• DIRECTIONS FOR THIS TASK:
Print the records below exactly, from the line containing "Хотите сотрудничать?" down to the line containing "Na 32. izdanju Sarajevo Film Festivalu (SFF)", both lines included, and omit every picture.

+ + + + +

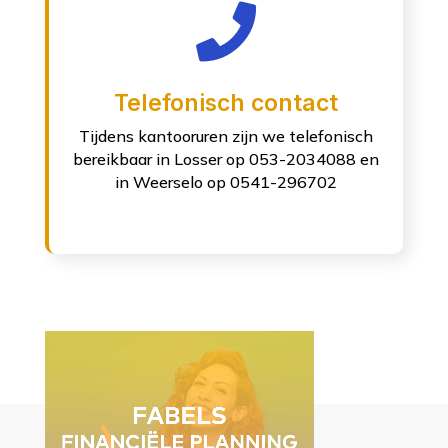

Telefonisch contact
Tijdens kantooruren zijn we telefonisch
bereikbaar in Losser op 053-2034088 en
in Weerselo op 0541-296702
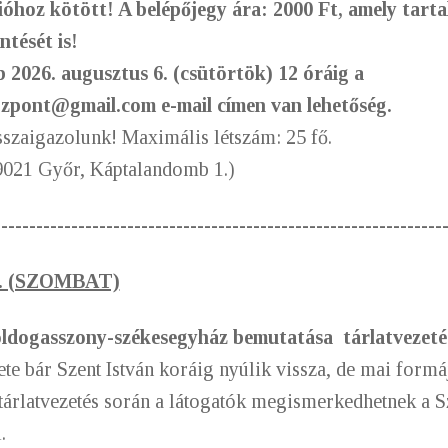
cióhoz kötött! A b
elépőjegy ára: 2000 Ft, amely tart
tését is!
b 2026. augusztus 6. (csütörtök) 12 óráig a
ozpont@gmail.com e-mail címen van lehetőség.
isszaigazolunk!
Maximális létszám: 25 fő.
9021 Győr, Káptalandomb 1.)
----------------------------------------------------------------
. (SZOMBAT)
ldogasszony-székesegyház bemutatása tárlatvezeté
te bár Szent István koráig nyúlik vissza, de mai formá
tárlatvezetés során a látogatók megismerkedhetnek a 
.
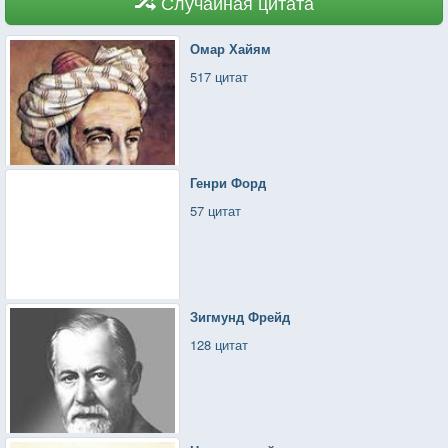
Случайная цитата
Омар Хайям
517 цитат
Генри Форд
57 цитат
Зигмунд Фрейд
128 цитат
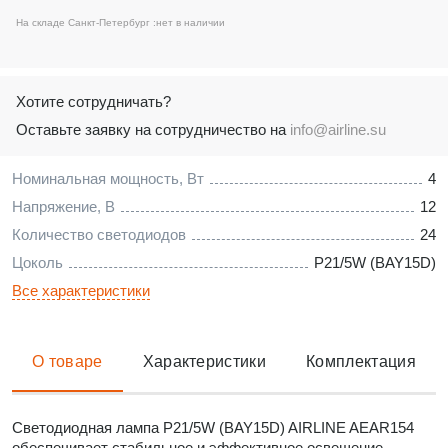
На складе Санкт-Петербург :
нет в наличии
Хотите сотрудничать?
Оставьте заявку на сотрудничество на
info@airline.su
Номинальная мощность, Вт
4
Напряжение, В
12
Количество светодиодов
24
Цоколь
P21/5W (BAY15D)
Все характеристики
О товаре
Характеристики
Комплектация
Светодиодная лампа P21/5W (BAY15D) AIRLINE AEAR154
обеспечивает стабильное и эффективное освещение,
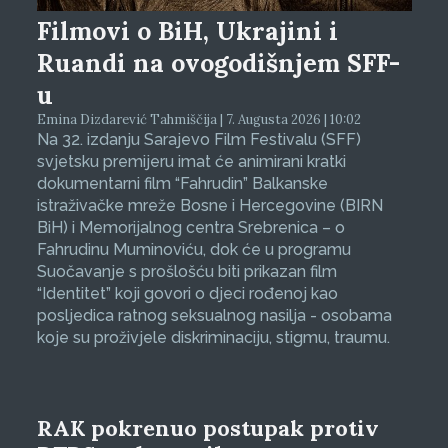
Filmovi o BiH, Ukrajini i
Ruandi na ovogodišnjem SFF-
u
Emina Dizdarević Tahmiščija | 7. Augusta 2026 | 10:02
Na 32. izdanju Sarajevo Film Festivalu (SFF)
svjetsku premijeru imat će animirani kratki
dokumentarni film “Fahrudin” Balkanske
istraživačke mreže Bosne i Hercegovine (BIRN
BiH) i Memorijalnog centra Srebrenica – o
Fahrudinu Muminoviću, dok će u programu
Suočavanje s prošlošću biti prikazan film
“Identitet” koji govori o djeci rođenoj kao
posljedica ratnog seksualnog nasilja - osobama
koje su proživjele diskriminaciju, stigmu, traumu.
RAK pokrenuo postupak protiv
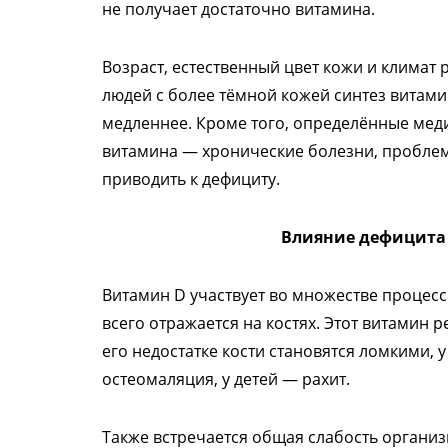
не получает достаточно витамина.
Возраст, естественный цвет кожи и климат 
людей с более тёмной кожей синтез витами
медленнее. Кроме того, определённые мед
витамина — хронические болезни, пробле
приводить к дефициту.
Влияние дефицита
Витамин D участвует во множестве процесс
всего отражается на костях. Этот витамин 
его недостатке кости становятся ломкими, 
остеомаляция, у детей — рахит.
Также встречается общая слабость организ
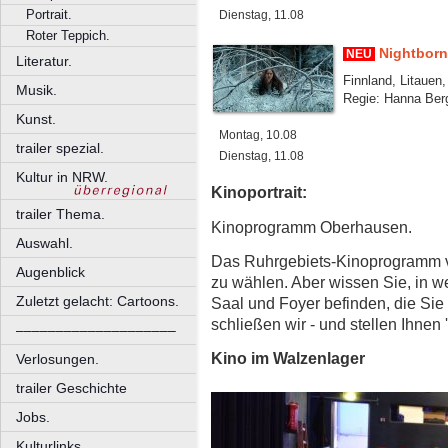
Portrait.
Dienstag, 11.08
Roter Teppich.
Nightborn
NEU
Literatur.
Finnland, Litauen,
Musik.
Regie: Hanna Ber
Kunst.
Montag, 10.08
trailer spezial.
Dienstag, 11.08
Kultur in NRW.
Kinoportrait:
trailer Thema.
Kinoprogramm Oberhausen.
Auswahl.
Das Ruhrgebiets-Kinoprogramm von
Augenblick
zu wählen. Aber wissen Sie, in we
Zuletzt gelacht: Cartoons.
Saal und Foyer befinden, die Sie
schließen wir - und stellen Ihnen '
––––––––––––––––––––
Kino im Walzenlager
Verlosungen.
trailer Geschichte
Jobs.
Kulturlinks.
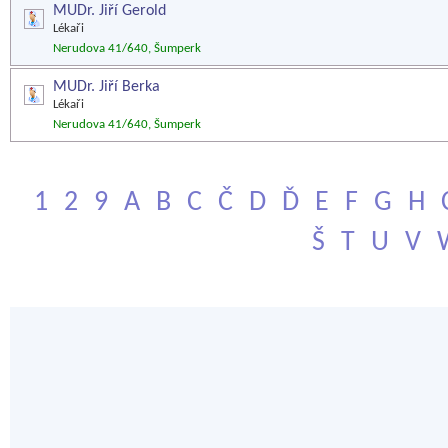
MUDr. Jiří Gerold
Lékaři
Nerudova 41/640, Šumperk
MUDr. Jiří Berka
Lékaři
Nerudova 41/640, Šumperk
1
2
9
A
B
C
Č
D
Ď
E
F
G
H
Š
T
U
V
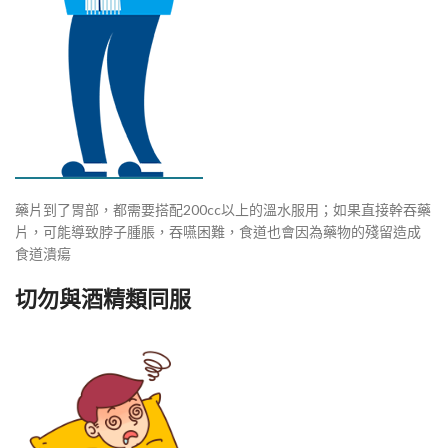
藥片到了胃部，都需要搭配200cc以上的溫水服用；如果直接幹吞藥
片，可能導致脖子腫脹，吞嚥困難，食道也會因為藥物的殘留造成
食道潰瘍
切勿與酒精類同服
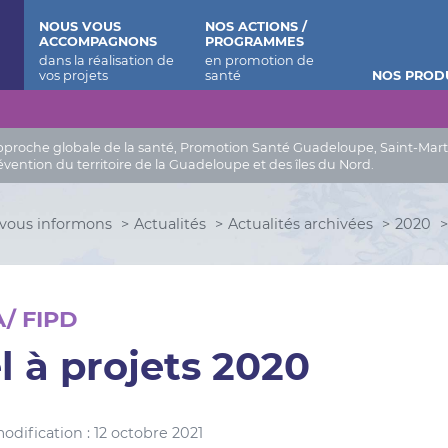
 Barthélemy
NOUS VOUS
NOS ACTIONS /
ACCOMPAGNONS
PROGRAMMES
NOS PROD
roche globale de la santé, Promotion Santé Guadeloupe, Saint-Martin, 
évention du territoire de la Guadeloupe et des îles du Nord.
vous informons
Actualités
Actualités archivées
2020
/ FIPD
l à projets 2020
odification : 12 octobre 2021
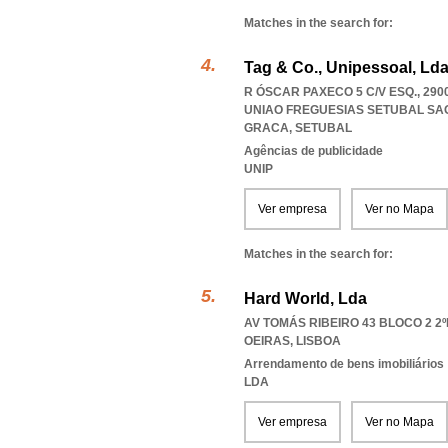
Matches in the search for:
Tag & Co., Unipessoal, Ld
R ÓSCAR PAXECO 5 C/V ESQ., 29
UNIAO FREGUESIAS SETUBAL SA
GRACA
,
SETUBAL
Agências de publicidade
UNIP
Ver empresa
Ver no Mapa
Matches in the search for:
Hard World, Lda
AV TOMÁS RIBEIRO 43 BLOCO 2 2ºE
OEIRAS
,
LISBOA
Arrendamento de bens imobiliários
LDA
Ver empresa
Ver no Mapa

+ + + + +

• RESULT BELOW:
Хотите сотрудничать?
Оставьте заявку на сотрудничество на
info@airline.su
Номинальная мощность, Вт
4
Напряжение, В
12
Количество светодиодов
24
Цоколь
P21/5W (BAY15D)
Все характеристики
О товаре
Характеристики
Комплектация
Светодиодная лампа P21/5W (BAY15D) AIRLINE AEAR154
обеспечивает стабильное и эффективное освещение,
Filmovi o BiH, Ukrajini i
Ruandi na ovogodišnjem SFF-
u
Emina Dizdarević Tahmiščija | 7. Augusta 2026 | 10:02
Na 32. izdanju Sarajevo Film Festivalu (SFF)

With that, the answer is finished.